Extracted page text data
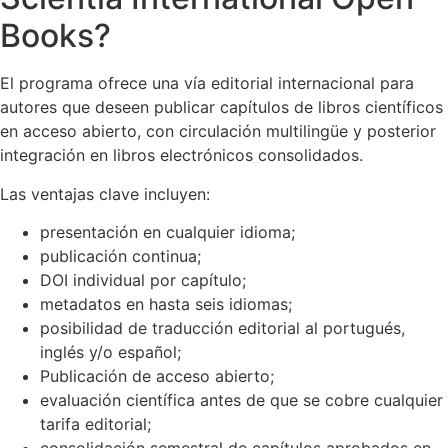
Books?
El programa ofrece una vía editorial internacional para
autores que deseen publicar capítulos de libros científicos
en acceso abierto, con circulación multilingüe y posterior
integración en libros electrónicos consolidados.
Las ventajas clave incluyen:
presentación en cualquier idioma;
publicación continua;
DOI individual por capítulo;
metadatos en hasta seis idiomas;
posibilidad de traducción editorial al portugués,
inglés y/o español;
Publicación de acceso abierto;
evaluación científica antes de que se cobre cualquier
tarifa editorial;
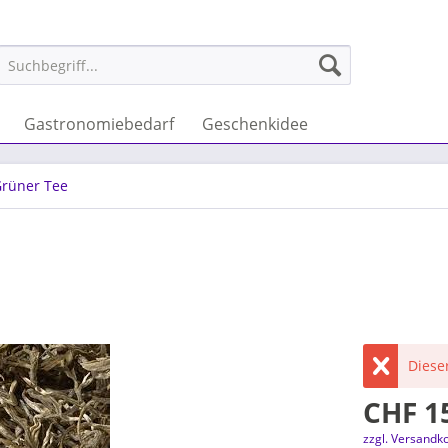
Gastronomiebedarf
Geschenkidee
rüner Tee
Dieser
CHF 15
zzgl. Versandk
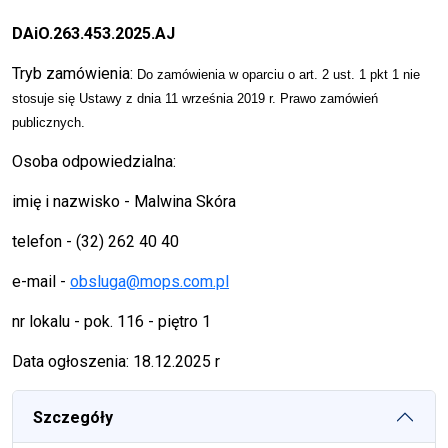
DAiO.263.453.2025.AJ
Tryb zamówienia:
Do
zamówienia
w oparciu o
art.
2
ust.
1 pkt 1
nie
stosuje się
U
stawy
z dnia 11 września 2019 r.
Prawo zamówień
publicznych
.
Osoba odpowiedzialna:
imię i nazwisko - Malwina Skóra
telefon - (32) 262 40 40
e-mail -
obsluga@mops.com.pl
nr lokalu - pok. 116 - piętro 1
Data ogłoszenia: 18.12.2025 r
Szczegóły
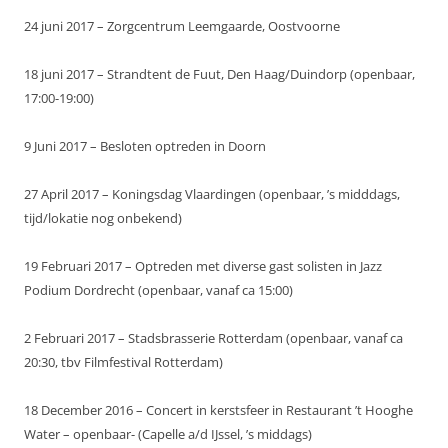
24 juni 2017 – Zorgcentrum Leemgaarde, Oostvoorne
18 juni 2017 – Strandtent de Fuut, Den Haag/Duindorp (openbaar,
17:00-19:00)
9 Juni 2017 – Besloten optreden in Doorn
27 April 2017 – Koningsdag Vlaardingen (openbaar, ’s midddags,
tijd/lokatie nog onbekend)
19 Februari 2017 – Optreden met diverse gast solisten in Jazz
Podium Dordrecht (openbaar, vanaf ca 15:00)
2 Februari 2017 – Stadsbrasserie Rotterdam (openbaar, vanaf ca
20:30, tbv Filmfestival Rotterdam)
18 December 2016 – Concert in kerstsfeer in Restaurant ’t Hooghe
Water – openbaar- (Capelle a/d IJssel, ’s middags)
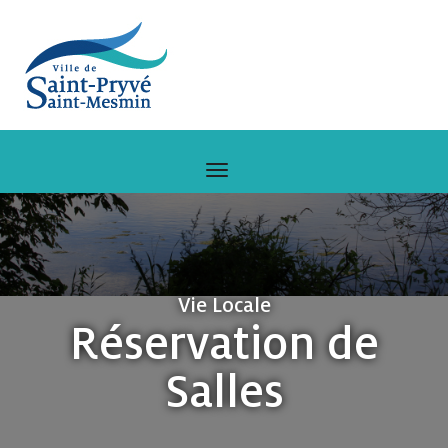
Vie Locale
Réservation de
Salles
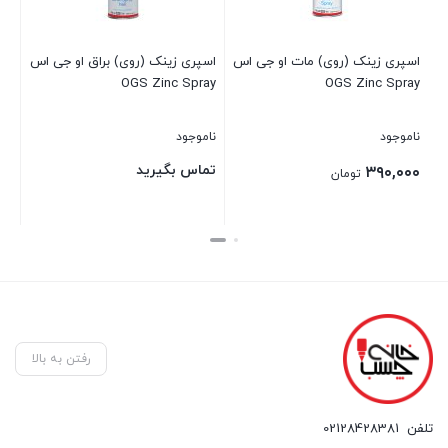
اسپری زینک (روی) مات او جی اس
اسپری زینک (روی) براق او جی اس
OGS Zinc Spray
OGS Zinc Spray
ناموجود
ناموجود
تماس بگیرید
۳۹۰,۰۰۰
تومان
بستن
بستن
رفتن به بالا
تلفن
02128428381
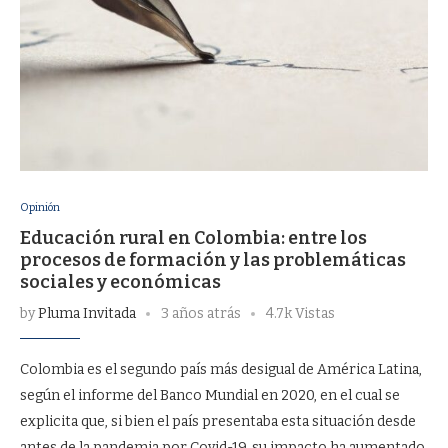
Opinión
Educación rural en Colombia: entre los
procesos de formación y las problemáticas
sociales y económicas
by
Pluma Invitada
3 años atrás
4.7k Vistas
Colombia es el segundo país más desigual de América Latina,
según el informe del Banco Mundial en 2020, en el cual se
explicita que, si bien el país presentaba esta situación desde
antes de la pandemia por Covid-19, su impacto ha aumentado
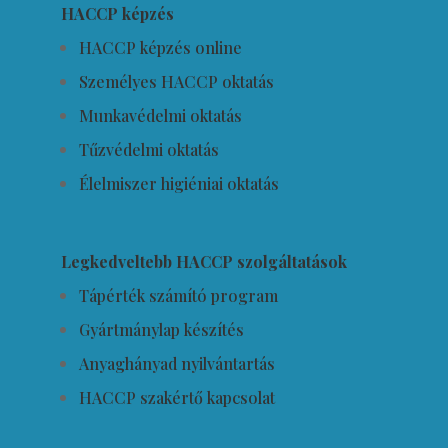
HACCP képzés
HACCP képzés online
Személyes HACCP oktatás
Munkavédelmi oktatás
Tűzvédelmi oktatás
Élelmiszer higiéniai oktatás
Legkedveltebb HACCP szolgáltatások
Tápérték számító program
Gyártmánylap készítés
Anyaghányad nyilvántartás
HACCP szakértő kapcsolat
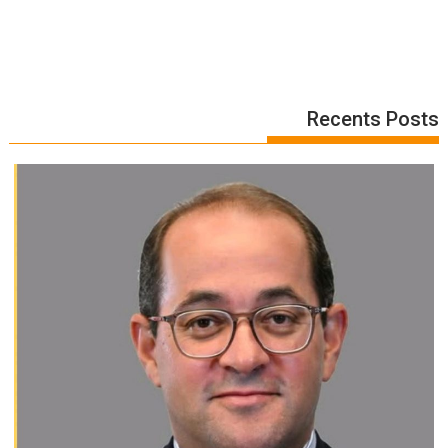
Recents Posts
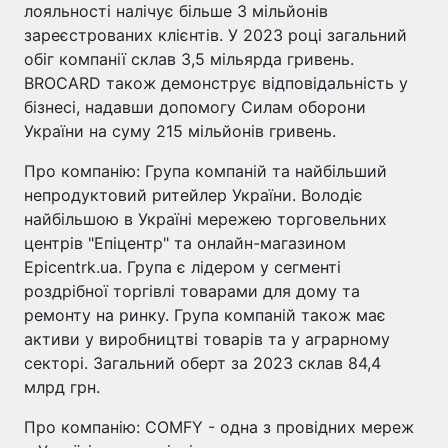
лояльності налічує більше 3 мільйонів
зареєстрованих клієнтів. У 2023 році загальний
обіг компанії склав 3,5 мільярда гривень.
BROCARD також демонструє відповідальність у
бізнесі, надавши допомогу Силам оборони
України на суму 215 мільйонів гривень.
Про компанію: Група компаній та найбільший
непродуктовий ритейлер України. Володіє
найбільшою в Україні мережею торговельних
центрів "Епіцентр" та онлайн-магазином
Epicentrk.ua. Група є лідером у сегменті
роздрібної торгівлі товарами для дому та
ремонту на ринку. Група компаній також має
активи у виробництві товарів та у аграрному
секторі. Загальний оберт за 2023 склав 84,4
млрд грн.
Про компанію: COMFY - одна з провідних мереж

#### WHAT IS REQUIRED
Please reproduce the entries above exactly, from their first line to the line holding "metadatos en hasta seis idiomas;" inclusive, and nothing else; the pictures stay out.

#### SOLUTION BELOW
Books?
El programa ofrece una vía editorial internacional para
autores que deseen publicar capítulos de libros científicos
en acceso abierto, con circulación multilingüe y posterior
integración en libros electrónicos consolidados.
Las ventajas clave incluyen:
presentación en cualquier idioma;
publicación continua;
DOI individual por capítulo;
metadatos en hasta seis idiomas;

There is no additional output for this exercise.